I am still dealing with Kincaid fallout. I'm beginning to wonder if I'll ever get the feeling back in my three middle fingers on my right hand - they're disconcertingly locked in that "asleep" phase that usually precludes the tingly feeling that leads back to normal circulation. I also regained that constant, sharp pain in my left shoulder, proving that it's not a camelbak injury, but rather a consequence of hanging over handlebars for 24 hours. As for my fingers - I blame the roots.
At the same time, I do feel pretty good for just putting my body through the 16 circles of hell. It has me asking those "what if" questions, and I'm already formulating a plan for "next time:"

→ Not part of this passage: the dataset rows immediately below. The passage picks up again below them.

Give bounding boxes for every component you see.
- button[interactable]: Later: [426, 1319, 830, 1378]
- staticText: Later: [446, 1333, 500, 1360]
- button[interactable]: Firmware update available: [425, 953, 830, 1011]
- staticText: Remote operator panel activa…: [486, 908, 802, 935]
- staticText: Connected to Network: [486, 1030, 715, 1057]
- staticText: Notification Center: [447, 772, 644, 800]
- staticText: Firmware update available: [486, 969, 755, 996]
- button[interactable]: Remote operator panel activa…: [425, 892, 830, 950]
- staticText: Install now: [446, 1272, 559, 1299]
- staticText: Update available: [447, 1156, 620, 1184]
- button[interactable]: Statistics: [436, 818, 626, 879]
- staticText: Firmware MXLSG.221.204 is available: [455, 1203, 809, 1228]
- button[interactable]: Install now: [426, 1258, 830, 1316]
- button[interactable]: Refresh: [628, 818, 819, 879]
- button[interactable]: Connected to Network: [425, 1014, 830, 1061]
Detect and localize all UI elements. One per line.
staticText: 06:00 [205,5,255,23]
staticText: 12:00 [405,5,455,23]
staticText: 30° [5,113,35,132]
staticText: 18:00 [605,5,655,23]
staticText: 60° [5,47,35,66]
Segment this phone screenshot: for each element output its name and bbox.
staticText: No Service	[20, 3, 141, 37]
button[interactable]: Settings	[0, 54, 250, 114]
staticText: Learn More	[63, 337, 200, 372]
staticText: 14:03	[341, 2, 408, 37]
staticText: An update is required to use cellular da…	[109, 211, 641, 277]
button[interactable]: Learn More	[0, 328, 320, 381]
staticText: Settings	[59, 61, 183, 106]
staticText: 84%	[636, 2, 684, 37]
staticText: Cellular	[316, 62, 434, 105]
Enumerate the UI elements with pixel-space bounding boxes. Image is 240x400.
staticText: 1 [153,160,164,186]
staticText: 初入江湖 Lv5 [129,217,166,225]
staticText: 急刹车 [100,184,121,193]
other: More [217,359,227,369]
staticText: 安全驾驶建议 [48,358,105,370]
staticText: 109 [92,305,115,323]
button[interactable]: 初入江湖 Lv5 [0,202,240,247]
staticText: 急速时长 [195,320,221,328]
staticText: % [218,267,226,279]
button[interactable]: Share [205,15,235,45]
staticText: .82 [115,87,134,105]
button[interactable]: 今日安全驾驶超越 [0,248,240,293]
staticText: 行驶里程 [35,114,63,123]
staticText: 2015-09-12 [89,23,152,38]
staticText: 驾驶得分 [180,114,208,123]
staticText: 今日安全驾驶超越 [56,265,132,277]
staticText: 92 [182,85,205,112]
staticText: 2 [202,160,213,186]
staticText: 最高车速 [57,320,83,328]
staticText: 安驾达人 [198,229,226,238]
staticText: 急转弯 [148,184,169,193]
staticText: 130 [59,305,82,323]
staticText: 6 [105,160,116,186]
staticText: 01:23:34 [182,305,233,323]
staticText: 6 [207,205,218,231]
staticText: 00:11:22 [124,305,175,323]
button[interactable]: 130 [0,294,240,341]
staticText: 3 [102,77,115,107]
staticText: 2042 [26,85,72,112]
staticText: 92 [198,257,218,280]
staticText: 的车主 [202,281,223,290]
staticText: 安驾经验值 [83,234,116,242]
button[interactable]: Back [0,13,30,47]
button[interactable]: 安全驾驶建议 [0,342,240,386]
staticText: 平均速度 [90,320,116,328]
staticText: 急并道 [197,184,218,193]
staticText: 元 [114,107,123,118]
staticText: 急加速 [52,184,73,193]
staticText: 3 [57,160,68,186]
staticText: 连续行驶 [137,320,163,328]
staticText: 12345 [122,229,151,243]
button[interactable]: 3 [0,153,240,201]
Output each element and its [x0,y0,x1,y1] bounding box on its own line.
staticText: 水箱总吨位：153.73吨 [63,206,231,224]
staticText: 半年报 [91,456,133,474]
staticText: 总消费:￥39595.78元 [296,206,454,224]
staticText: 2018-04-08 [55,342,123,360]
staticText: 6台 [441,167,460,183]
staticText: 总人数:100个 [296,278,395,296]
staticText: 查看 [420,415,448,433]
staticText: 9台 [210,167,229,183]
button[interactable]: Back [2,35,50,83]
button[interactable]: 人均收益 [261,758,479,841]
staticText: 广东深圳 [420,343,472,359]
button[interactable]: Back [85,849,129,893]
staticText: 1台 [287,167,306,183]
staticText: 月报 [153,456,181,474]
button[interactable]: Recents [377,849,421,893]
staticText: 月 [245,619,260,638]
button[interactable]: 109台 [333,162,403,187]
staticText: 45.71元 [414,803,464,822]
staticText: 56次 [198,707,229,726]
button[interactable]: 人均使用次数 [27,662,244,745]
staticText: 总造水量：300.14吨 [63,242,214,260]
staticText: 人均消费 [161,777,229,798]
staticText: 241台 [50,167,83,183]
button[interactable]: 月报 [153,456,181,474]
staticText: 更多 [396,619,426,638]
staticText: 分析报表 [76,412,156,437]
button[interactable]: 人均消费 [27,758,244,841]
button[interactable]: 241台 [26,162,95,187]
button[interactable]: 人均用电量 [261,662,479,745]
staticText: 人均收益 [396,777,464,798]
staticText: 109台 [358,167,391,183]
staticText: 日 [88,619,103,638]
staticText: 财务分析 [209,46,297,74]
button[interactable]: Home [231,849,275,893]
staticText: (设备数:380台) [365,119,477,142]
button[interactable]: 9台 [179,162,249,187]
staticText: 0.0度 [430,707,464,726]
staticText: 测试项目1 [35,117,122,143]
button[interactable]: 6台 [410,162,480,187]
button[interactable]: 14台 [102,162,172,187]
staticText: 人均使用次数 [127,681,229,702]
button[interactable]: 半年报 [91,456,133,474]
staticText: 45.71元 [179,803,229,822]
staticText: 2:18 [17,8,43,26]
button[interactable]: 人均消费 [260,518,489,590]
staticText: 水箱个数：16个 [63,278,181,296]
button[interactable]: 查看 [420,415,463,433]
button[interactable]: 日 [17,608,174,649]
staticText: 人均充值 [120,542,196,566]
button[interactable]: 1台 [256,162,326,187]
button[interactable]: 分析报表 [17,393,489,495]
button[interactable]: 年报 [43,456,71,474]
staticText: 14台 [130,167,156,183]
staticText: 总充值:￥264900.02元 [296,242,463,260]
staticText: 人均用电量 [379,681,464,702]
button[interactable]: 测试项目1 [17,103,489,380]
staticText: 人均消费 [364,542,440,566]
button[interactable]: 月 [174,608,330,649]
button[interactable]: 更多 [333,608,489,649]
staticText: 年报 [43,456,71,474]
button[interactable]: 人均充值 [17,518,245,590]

1. Race more competitively. Now that I know I can ride it out, I feel like it wouldn't take an unreasonable amount of effort to ride faster.
2. Take less chatty breaks. This goes with being more competitive. On Saturday and Sunday, I wasted a lot of time stopped at my camp, nibbling on sandwiches and chatting with Geoff. This added to the enjoyment of the race for sure, but did nothing for recovery and generally slowed down my progress.
3. Experiment with liquid nutrition. Peanut Butter Sandwiches, while delicious, just don't ride well over the long haul, I've learned. I probably don't need to elaborate.
4. Start keeping closer track of my progress. If I had decided to make a push beginning at 5 a.m. rather than 9 a.m., I could have easily completed 17 laps instead of 16. As it was, I came up only 10 minutes short.
I already feel excited. It's amazing how quickly we forget the pain in the aftermath of one fleeting moment of triumph ... how I wasn't able to eat - and hardly drink - for the last 40 miles of the race as I struggled with sensations that my body was about to turn inside out ... how my forearms vibrated with intense pain as I flew over roots and rocks, unwilling to slow down and waste perfectly good gravity ... how after 18 hours in the same pair of sweaty shorts, I ended up with the equivalent of a diaper rash ... but that didn't matter anyway because I already had a saddle sore on the verge of bleeding.
And yet, every time I rolled through that checkpoint, I'd get this self-fulfilling surge of energy -adrenaline and dopamine, a dangerous cocktail that turns even the most unlikely candidates into endurance junkies. It reminds me of a quote I heard by Alaska endurance racer Bill Merchant that applies to his epic Iditarod Invitational race, but works well in this context, too:
"We go into the Alaska backcountry to see if we have any cracks in ourselves. We go back a year later to see if we've done anything about them."